If it's any help: where sodium goes, water follows. Start watching your sodium intake, and stop using a salt shaker, ever! You maywant to reconsider this advice in the desert or tropics, I have heard arguments both ways. I started limiting my sodium intake and now after a few weeks I crave salty chips of all sorts, I even had a dream about nacho chips. I am still fat and bloated, however. There is rarely one simple and quick fix to things of this sort. Do you imbibe strong drink?
What happens, very basically, is this ... when you ride long distances you are generally not as well hydrated as you should be. In your case, it is possible you weren't as well hydrated as you should have been each of those days.
Because you are not well hydrated over an extended period of time, your body goes into preservation mode. Any liquid it gets, it tries to store in your cells. You may notice this change by symptoms such as reduced sweating, and limited, dark urine.
When you finish your ride, you're thirsty, and the natural reaction is to drink lots, and lots, and lots to try to make up for your lack of hydration during the ride. But meanwhile, your body is still in preservation mode, and so for a while, the increased quantity of liquid you are drinking goes into your cells ... and you bloat, and your ankles swell (I've seen my ankles puff up to nearly twice their size).

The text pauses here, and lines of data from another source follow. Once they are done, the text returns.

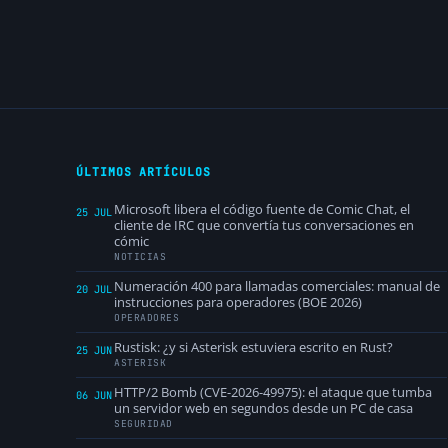
ÚLTIMOS ARTÍCULOS
Microsoft libera el código fuente de Comic Chat, el
25 JUL
cliente de IRC que convertía tus conversaciones en
cómic
NOTICIAS
Numeración 400 para llamadas comerciales: manual de
20 JUL
instrucciones para operadores (BOE 2026)
OPERADORES
Rustisk: ¿y si Asterisk estuviera escrito en Rust?
25 JUN
ASTERISK
HTTP/2 Bomb (CVE-2026-49975): el ataque que tumba
06 JUN
un servidor web en segundos desde un PC de casa
SEGURIDAD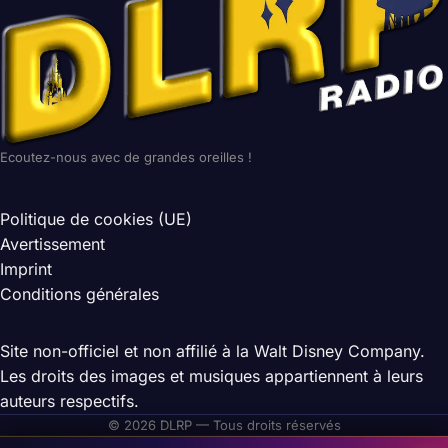
Ecoutez-nous avec de grandes oreilles !
Politique de cookies (UE)
Avertissement
Imprint
Conditions générales
Site non-officiel et non affilié à la Walt Disney Company.
Les droits des images et musiques appartiennent à leurs
auteurs respectifs.
© 2026 DLRP — Tous droits réservés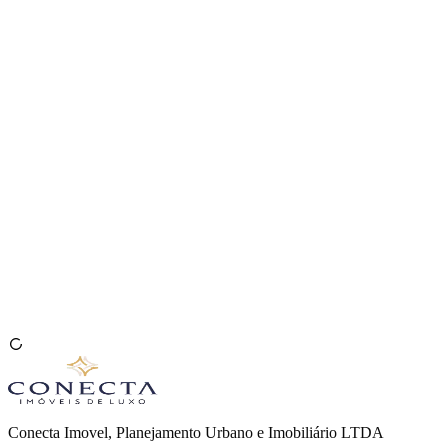
Venda seu Imóvel
🇧🇷
Conecta Imovel, Planejamento Urbano e Imobiliário LTDA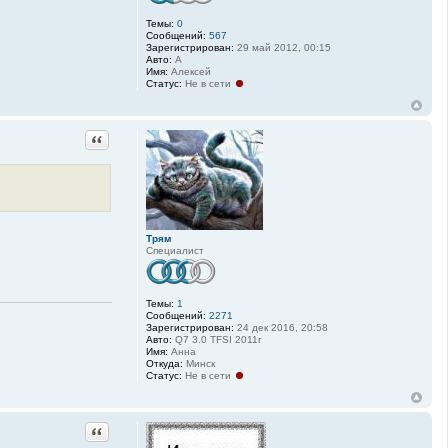
Темы:
0
Сообщений:
567
Зарегистрирован:
29 май 2012, 00:15
Авто:
А
Имя:
Алексей
Статус:
Не в сети
Цитата
Трям
Специалист
Темы:
1
Сообщений:
2271
Зарегистрирован:
24 дек 2016, 20:58
Авто:
Q7 3.0 TFSI 2011г
Имя:
Анна
Откуда:
Минск
Статус:
Не в сети
Цитата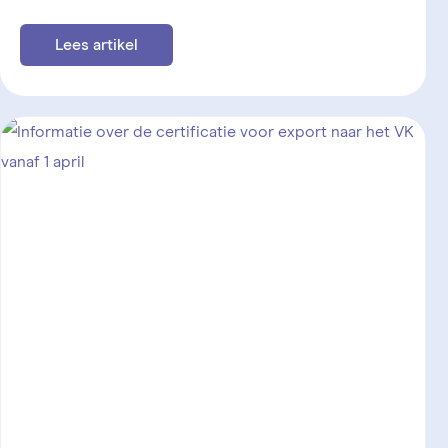
Lees artikel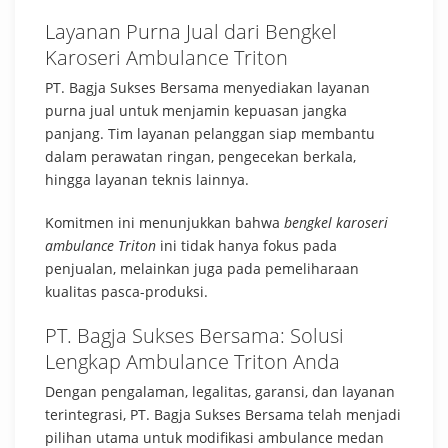
Layanan Purna Jual dari Bengkel
Karoseri Ambulance Triton
PT. Bagja Sukses Bersama menyediakan layanan
purna jual untuk menjamin kepuasan jangka
panjang. Tim layanan pelanggan siap membantu
dalam perawatan ringan, pengecekan berkala,
hingga layanan teknis lainnya.
Komitmen ini menunjukkan bahwa
bengkel karoseri
ambulance Triton
ini tidak hanya fokus pada
penjualan, melainkan juga pada pemeliharaan
kualitas pasca-produksi.
PT. Bagja Sukses Bersama: Solusi
Lengkap Ambulance Triton Anda
Dengan pengalaman, legalitas, garansi, dan layanan
terintegrasi, PT. Bagja Sukses Bersama telah menjadi
pilihan utama untuk modifikasi ambulance medan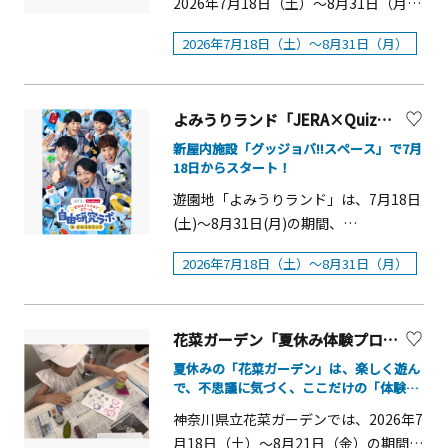
2026年7月18日（土）～8月31日（月）
9：00～18：00 8月9日（日）～8月15
スポットが登場します。ランドマーク
の期間、夏休みの研究や思い出づくり
日（土） 8：00～19：:00 （入場事前予
2026年7月18日（土）～8月31日（月）
プラザには巨大なカビゴンが眠る「お
にぴったりな企画「シーパラ夏の研
約制時間あり） 8月16日（日）～8月31
やすみカビゴン広場」、MARK IS みな
究」を開催しています。&nbsp; 飼育員
日（月） 9：00～18：00 9月1日（火）
とみらいにはドリンクスタンドも登
の知識がたっぷり詰まったオリジナル
～9月18日（金） 9：00～17：00 9月19
場。会場を巡りながらお気に入りのポ
よみうりランド「JERA×QuizKnock『ゼロエミッションスクール 自由研究ラボ in よみうりランド』」
の「夏の研究ブック」の販売をはじ
日（土） 8：00～19：00 9月20日
ケモンを見つけ、みなとみらいならで
め、東京大学大学院理学系研究科附属
新屋内施設「グッジョバ!!スペース」で7月
（日）～9月22日（祝・火） 8：00～
はの夏の思い出をつくりましょう。概
18日からスタート！
臨海実験所（東京大学三崎臨海実験
19：00（(入場事前予約制時間あり） 9
要■イベント名称：
所）とのコラボレーションイベント
遊園地「よみうりランド」は、7月18日
月23日（祝・水） 8：00～17：00 9月
「Pok&eacute;mon Sleep 3rd
「第6弾サイエンストーク～身近な海の
(土)～8月31日(月)の期間、
24日（木）～9月30日（水） 9：00～
Anniversary 横浜でみっけ！ポケモン
小さな生きもの「ウニ」を知ろう～」
「JERA&times;QuizKnock『ゼロエミ
17：00 ■入場料金えのすいまるごと大
ねがおリサーチpresented by
2026年7月18日（土）～8月31日（月）
の開催や、自身の記憶だけを頼りにシ
ッションスクール 自由研究ラボ in よみ
解剖展 限定キラキラステッカー付き 前
MITSUBISHI ESTATE GROUP」■開催
ーパラで飼育展示している生きものた
うりランド』」を開催します。 本イ
売り入場券大人2,800円、高校生1,800
期間：2026年7月17日（金）～8月23日
ちを描くイラスト募集企画「記憶スケ
ベントは、クイズ王・伊沢拓司氏が中
円、小・中学生1,300円、幼児（3歳以
（日）■開催場所：横浜ランドマーク
ッチ」の実施など、楽しみながら生き
花菜ガーデン「夏休み体験プログラム」【平塚市】
心となって活動する、エンターテイン
上）900円 「えのすい解剖図鑑」、え
タワー(ランドマークプラザ)・MARK IS
ものの魅力や生態、海の環境を学べ
メントと知を融合させたメディア
夏休みの「花菜ガーデン」は、楽しく遊ん
のすいまるごと大解剖展 限定キラキラ
みなとみらい■共催： 三菱地所株式会
る、夏休みの研究や思い出づくりにぴ
で、不思議に気づく、ここだけの「体験プ
「QuizKnock(クイズノック)」と、日本
ステッカー付 前売り入場券大人3,500
社、株式会社ポケモン※イベント内容
ログラム」がいっぱい！
ったりな企画が盛りだくさんです。 さ
最大の発電会社である株式会社 JERA
神奈川県立花菜ガーデンでは、2026年7
円、高校生2,500円、小・中学生2,000
に変更が生じる場合がございます。予
らに、水族館「ふれあいラグーン」で
が共同で展開する「ゼロエミッション
月18日（土）～8月21日（金）の期間、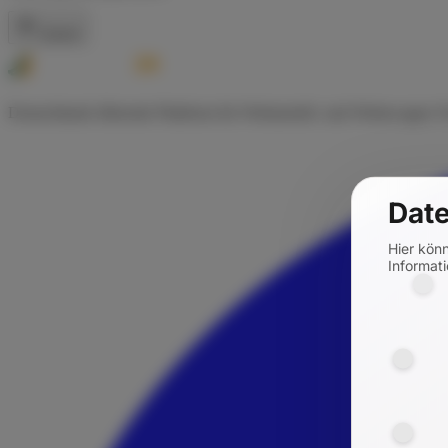
Zurück
Deutschlands führende Plattform für Wohnmobil- und Wohnwagen-Ve
Date
Hier kön
Informati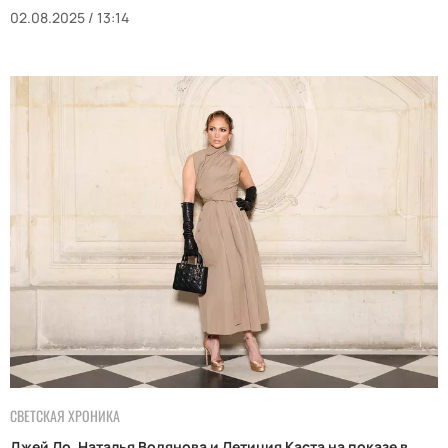
02.08.2025 / 13:14
СВЕТСКАЯ ХРОНИКА
Джей Ло, Наталья Водянова и Летиция Каста на показе в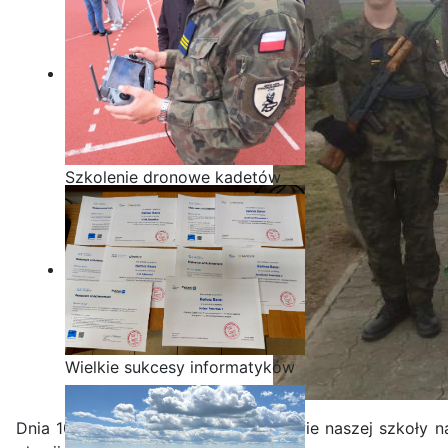
Szkolenie dronowe kadetów
OPW w Staszicu
Wielkie sukcesy informatyków
ze Staszica w Akademii
CISCO!
Dnia 10 listopada 2024 roku uczniowie naszej szkoły n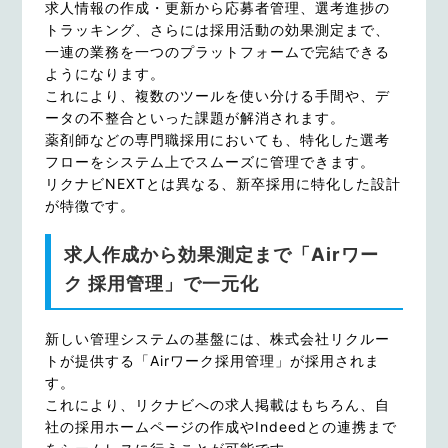
求人情報の作成・更新から応募者管理、選考進捗の
トラッキング、さらには採用活動の効果測定まで、
一連の業務を一つのプラットフォームで完結できる
ようになります。
これにより、複数のツールを使い分ける手間や、デ
ータの不整合といった課題が解消されます。
薬剤師などの専門職採用においても、特化した選考
フローをシステム上でスムーズに管理できます。
リクナビNEXTとは異なる、新卒採用に特化した設計
が特徴です。
求人作成から効果測定まで「Airワー
ク 採用管理」で一元化
新しい管理システムの基盤には、株式会社リクルー
トが提供する「Airワーク採用管理」が採用されま
す。
これにより、リクナビへの求人掲載はもちろん、自
社の採用ホームページの作成やIndeedとの連携まで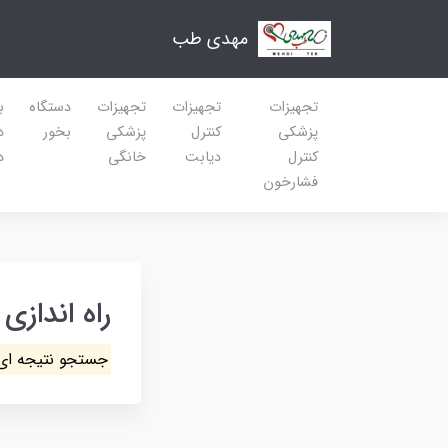
مهدی طب
تجهیزات
تجهیزات
تجهیزات
دستگاه
ب
پزشکی
کنترل
پزشکی
بخور
د
کنترل
دیابت
خانگی
د
فشارخون
راه اندازی
جستجو نتیجه ای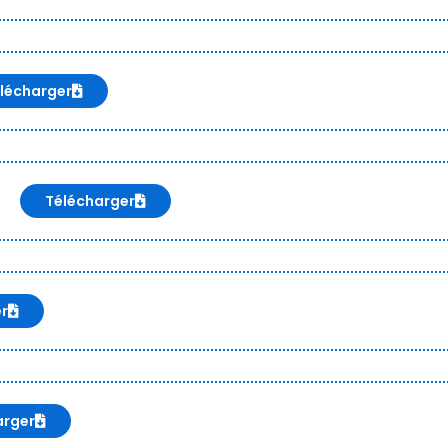
lécharger
Télécharger
er
arger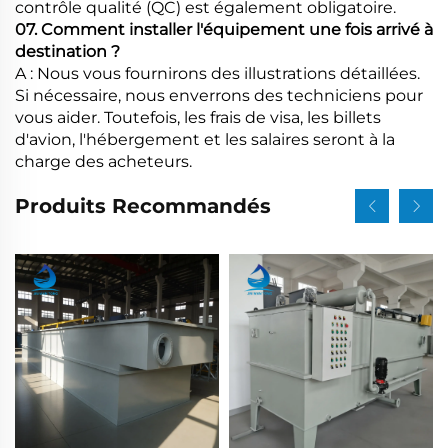
contrôle qualité (QC) est également obligatoire.
07. Comment installer l'équipement une fois arrivé à
destination ?
A : Nous vous fournirons des illustrations détaillées.
Si nécessaire, nous enverrons des techniciens pour
vous aider. Toutefois, les frais de visa, les billets
d'avion, l'hébergement et les salaires seront à la
charge des acheteurs.
Produits Recommandés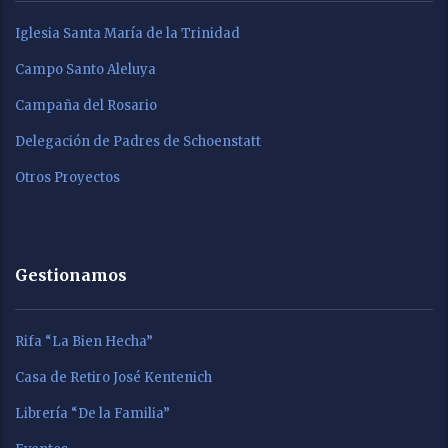
Iglesia Santa María de la Trinidad
Campo Santo Aleluya
Campaña del Rosario
Delegación de Padres de Schoenstatt
Otros Proyectos
Gestionamos
Rifa “La Bien Hecha”
Casa de Retiro José Kentenich
Librería “De la Familia”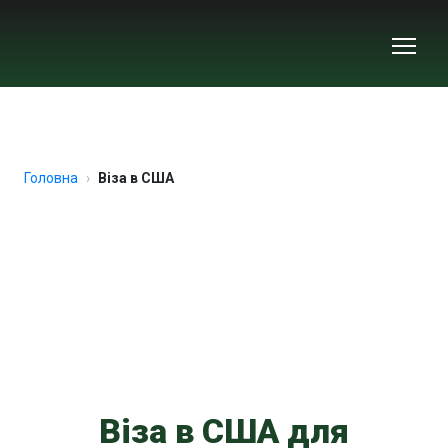
Головна
Віза в США
Віза в США для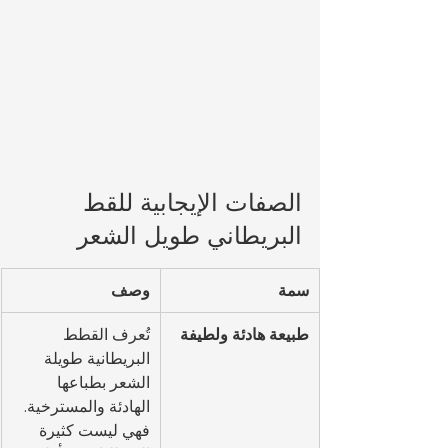
الصفات الإيجابية للقط 
البريطاني طويل الشعر
سمة
وصف
طبيعة هادئة ولطيفة
تُعرف القطط 
البريطانية طويلة 
الشعر بطباعها 
الهادئة والمسترخية. 
فهي ليست كثيرة 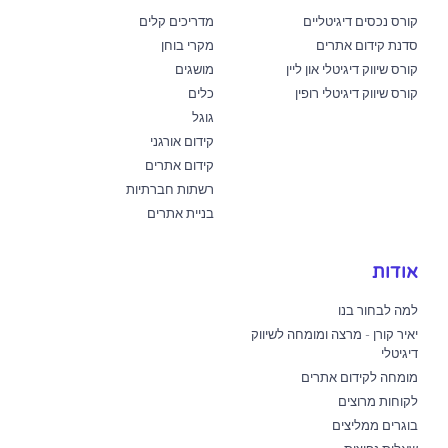
קורס נכסים דיגיטליים
מדריכים קלים
סדנת קידום אתרים
מקרי בוחן
קורס שיווק דיגיטלי און ליין
מושגים
קורס שיווק דיגיטלי רופין
כלים
גוגל
קידום אורגני
קידום אתרים
רשתות חברתיות
בניית אתרים
אודות
למה לבחור בנו
יאיר קורן - מרצה ומומחה לשיווק
דיגיטלי
מומחה לקידום אתרים
לקוחות מרוצים
בוגרים ממליצים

A few days later, your body realizes that all is back to normal again, and so it releases its store of liquid, and you end up peeing like crazy for a few days.
Ideally, to prevent this from happening, we should be consuming something in the neighborhood of the 8 glasses a day we've heard about since we were kids ... and when we're on a bicycle, the recommendation is about one 750 ml bottle of water and/or sports drink every 1 to 1.5 hours. But it is really hard to keep that up over a long ride, and sometimes over a tour as well.